How Cancer Seed Cells Evade the Brain’s Microglia

Metastasis happens when cancer cells leave the original tumor, circulate through the bloodstream, and establish new tumors elsewhere in the body, and it is the main cause of cancer-related deaths. Brain metastases are especially serious and occur in 10–30% of patients with advanced lung, breast, and melanoma cancers. Although treatments exist for established brain tumors, there are few approaches that directly address the earliest cancer “seed cells” that first lodge in the brain.

The brain’s resident immune cells, microglia, can quickly respond to pathogens and cancer cells by engulfing and digesting them. Until recently, it was unclear why microglia sometimes fail to eliminate incoming seed cells, largely because this interaction could not be observed in real time in the living brain. In a new study published in Cancer Research, investigators from Nagoya University visualized, for the first time in this context, the precise moment when microglia engulf seed cells attempting to colonize the brain. The work identifies two proteins that seed cells use to avoid destruction at this earliest stage, and shows that removing these proteins reveals the importance of microglia in clearing cancer cells as they arrive.

The team focused on seed cells traveling from the lung to the brain to understand how they behave upon entry, a roughly 12‑day window during which microglia can still eliminate them. By the time symptoms or imaging findings appear, this window has closed and tumors are already established. “We recorded the interactions between microglia and cancer cells in live mice using an advanced imaging technique called two-photon microscopy,” first author Takahiro Tsuji explained. Using a newly developed “opto-omics” method, the team selectively tagged, isolated, and analyzed only those microglia that were physically interacting with tumor cells to understand why some destroy cancer cells while others support their survival and growth.

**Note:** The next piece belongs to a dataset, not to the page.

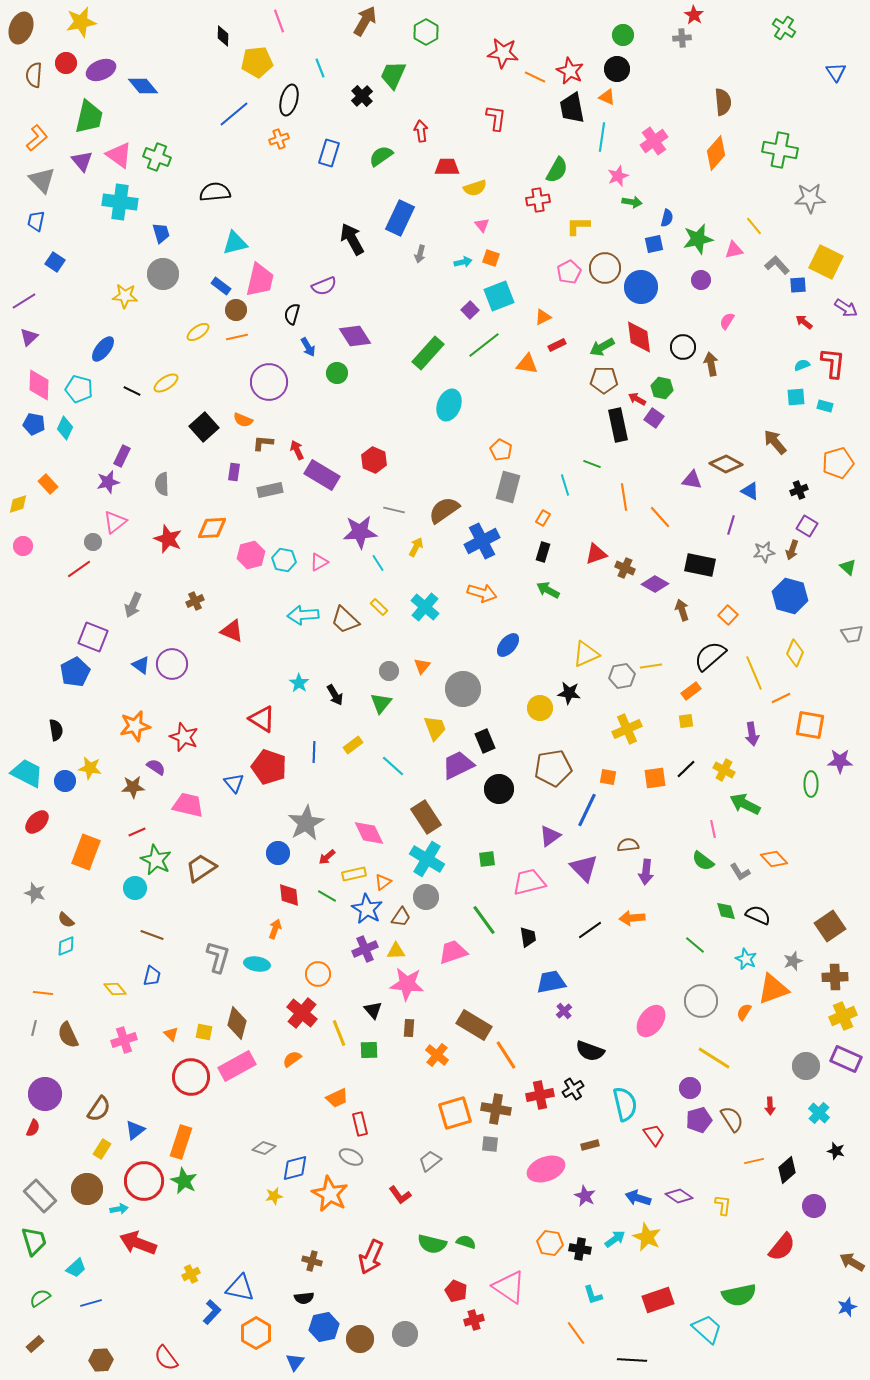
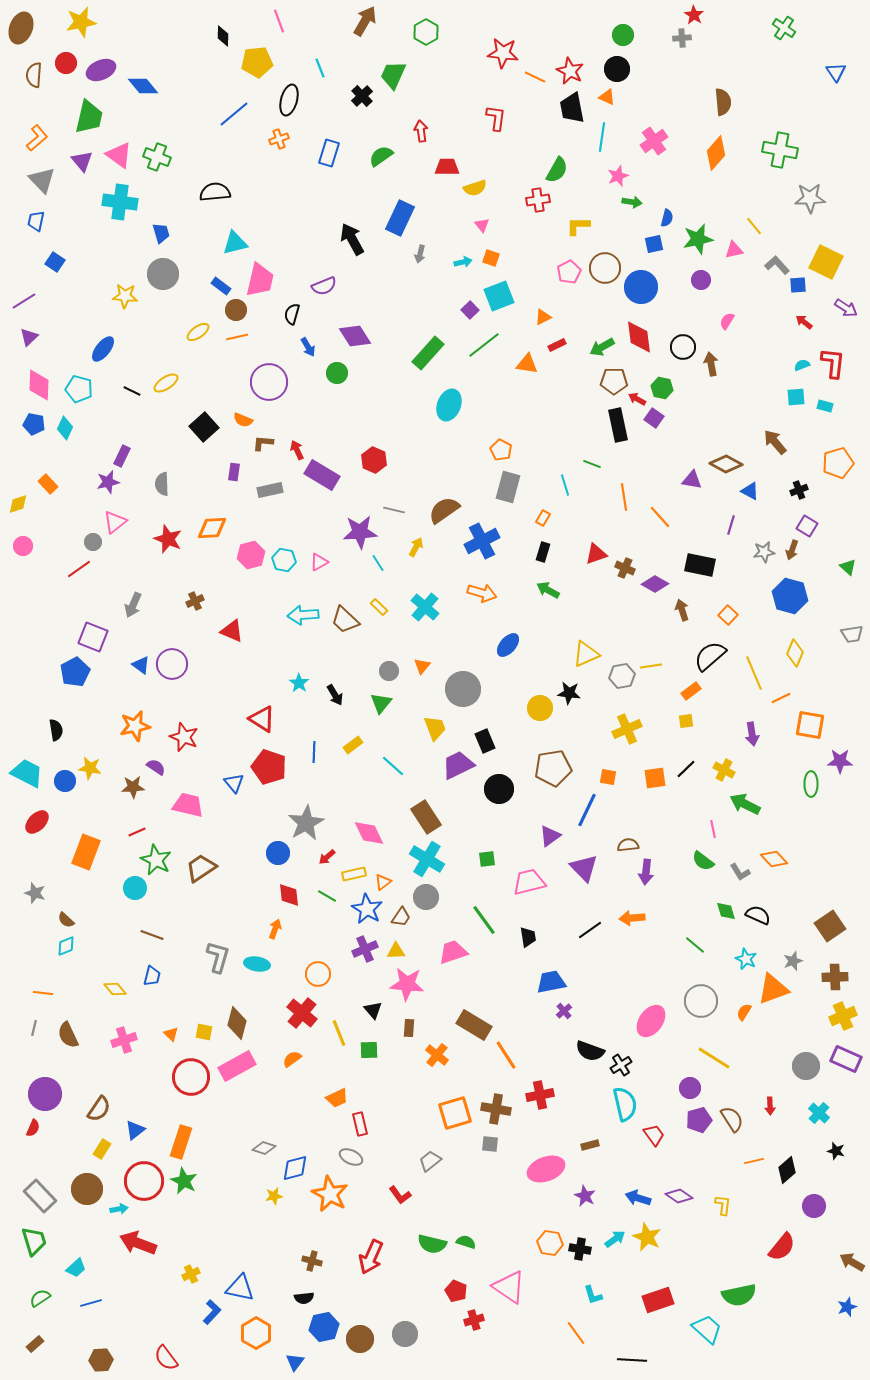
brown pentagon at (604, 380): moved 10 px right, 1 px down
black cross at (573, 1089): moved 48 px right, 24 px up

The study shows that cancer cells arriving in the brain evade microglial destruction by deploying “don’t eat me” signals from two molecules, CD24 and CD47. When these molecules were genetically removed, microglia digested the seed cells and brain tumor formation was markedly reduced. CD24 and CD47 appeared in 50% of human brain metastasis samples from lung cancer patients, suggesting clinical relevance. Senior author Professor Hiroaki Wake noted that some microglia are reprogrammed to help tumors by promoting blood vessel formation and building a protective niche, and that understanding this divergence at first contact is essential for better therapies.

The researchers propose a strategy to eliminate seed cells by targeting CD24 and CD47 with antibodies or other approaches during the early stage when microglia can still phagocytose cancer cells. “This approach focuses on harnessing our brain's immune system to prevent metastasis at a very early stage, rather than treating tumors after they have already formed,” Tsuji said. The team is now working on therapies to remove CD24 and CD47, alone or in combination with existing treatments, and on biomarkers to identify patients who might benefit most from early intervention.